Sowohl das erstinstanzlich hiermit befasste Landgericht München I1 wie auch in der Berufungsinstanz das Oberlandesgericht München2 haben die Klage des Insolvenzverwalters abgewiesen. Dagegen verurteilte nun der Bundesgerichtshof den Geschäftsführer zur Zahlung der 100.000 € an den Insolvenzverwalter gemäß § 135 Abs. 1 Nr. 2 InsO:

Die Kreditgewährung durch den Geschäftsführer in Höhe von 100.000 € an die Schuldnerin ist anfechtungsrechtlich als Gesellschafterdarlehen zu behandeln.

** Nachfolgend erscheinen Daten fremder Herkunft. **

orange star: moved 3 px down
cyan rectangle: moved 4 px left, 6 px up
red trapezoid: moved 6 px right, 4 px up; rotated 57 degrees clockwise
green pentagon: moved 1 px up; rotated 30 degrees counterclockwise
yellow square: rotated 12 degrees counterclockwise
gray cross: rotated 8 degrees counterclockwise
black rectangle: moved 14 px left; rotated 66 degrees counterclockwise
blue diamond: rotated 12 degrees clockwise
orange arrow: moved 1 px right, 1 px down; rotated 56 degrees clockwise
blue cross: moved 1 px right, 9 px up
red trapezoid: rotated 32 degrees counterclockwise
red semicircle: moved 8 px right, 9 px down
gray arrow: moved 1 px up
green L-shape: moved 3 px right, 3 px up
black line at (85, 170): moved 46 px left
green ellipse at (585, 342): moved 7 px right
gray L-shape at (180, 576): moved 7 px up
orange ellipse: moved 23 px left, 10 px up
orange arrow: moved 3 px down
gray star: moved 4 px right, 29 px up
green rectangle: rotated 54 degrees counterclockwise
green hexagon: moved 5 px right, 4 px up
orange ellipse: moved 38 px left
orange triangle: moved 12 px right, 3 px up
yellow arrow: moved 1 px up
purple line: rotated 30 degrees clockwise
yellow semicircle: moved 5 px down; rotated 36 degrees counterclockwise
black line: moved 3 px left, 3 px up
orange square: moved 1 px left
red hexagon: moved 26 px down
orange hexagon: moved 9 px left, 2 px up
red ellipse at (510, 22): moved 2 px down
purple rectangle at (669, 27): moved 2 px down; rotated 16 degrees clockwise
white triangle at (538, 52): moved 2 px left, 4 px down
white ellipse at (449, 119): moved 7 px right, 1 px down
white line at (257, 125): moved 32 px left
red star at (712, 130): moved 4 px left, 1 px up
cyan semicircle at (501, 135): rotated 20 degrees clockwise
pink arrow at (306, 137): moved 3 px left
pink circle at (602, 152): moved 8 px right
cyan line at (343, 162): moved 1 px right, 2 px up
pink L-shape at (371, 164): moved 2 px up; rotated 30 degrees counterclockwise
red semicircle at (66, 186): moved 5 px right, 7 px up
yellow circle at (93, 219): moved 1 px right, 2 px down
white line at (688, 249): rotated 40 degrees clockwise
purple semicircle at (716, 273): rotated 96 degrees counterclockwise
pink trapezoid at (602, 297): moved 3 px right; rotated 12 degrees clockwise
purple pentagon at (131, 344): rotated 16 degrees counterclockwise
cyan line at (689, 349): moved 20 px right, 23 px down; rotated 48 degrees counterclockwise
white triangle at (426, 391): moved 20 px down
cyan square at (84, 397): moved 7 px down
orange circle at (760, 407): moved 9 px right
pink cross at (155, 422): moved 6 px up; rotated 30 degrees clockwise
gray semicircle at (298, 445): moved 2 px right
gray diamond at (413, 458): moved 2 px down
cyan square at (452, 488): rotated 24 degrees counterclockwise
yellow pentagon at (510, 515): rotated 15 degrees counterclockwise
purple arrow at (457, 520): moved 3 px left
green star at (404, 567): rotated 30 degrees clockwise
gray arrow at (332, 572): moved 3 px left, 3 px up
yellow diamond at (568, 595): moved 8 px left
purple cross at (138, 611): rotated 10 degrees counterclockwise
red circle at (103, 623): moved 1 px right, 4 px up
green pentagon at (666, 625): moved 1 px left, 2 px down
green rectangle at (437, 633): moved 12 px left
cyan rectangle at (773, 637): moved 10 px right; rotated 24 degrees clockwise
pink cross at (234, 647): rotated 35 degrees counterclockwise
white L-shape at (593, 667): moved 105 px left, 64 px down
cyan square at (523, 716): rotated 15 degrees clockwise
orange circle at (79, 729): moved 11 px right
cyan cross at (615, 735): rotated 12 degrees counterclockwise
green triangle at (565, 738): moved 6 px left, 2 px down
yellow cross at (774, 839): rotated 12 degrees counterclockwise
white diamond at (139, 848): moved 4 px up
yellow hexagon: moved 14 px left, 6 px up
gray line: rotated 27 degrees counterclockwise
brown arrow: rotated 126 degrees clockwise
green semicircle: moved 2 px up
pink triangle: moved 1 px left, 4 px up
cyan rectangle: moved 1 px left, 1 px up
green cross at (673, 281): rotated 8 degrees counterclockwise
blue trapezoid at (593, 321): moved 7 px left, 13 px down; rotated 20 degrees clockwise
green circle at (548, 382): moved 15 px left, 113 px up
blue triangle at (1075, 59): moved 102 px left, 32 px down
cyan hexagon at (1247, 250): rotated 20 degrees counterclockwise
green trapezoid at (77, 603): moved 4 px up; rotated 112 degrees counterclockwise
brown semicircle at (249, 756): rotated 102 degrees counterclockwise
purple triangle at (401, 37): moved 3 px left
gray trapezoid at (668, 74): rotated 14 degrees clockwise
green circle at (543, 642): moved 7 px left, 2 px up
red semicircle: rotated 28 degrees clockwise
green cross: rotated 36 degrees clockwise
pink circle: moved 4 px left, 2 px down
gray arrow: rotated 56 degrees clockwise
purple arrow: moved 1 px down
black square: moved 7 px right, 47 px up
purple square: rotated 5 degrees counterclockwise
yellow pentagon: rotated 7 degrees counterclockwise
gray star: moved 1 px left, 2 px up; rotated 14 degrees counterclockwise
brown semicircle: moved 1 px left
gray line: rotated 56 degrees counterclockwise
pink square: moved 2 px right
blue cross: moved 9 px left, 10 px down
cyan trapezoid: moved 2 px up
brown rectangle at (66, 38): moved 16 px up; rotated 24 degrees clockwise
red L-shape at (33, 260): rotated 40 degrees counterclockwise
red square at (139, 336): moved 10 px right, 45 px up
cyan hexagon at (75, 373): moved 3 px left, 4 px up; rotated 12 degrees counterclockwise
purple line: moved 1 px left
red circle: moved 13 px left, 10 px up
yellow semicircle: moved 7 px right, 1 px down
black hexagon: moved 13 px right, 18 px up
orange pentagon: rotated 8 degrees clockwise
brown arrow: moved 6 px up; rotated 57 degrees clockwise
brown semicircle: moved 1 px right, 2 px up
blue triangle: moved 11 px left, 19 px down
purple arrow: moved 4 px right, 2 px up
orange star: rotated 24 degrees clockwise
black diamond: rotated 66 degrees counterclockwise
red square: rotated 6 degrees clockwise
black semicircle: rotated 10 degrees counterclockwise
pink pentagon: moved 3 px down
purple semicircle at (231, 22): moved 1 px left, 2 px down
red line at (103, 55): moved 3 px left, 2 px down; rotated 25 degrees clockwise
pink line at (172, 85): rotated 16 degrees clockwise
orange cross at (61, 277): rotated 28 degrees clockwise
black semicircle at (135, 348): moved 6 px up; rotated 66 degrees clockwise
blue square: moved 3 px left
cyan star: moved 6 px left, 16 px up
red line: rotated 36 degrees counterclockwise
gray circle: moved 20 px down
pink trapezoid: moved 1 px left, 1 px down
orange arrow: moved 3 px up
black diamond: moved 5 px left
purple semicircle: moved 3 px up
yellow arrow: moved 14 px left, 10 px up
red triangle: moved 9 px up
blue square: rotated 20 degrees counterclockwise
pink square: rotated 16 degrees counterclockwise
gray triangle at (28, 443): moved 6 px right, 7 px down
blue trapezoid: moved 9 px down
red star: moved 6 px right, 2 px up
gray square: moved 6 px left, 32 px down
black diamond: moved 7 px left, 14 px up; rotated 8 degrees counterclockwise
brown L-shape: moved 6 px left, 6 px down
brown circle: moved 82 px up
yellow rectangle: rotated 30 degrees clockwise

Der Geschäftsführer war im Zeitpunkt der Darlehensgewährung nicht selbst Gesellschafter der Schuldnerin. Obwohl Rechtshandlungen Dritter in § 39 Abs. 1 Nr. 5, § 135 Abs. 1 InsO nicht ausdrücklich erwähnt werden, sollte durch die tatbestandliche Einbeziehung gleichgestellter Forderungen in diese Vorschriften der Anwendungsbereich des § 32a Abs. 3 Satz 1 GmbHG aF auch in personeller Hinsicht übernommen werden3. Von der Regelung des § 39 Abs. 1 Nr. 5, § 135 Abs. 1 InsO werden folglich Rechtshandlungen Dritter erfasst, welche der Darlehensgewährung durch einen Gesellschafter wirtschaftlich entsprechen4. Der mittelbar an einer Gesellschaft Beteiligte ist hinsichtlich seiner Kredithilfen für die Gesellschaft wie ein unmittelbarer Gesellschafter zu behandeln. Dies gilt jedenfalls für den GesellschafterGesellschafter, also denjenigen, der an dem Gesellschafter der Gesellschaft beteiligt ist und aufgrund einer qualifizierten Anteilsmehrheit einen beherrschenden Einfluss auf diesen ausüben kann5.

In dieser Weise verhält es sich im Streitfall. Alleingesellschafterin der Schuldnerin ist ihre Muttergesellschaft. Der Geschäftsführer ist einziger Kommanditist der Muttergesellschaft und zugleich Alleingesellschafter ihrer KomplementärGmbH. Damit ist der Geschäftsführer wirtschaftlich betrachtet Alleingesellschafter der Schuldnerin, so dass ein von ihm gewährtes Darlehen der Regelung des § 135 Abs. 1 Nr. 2 InsO unterfällt.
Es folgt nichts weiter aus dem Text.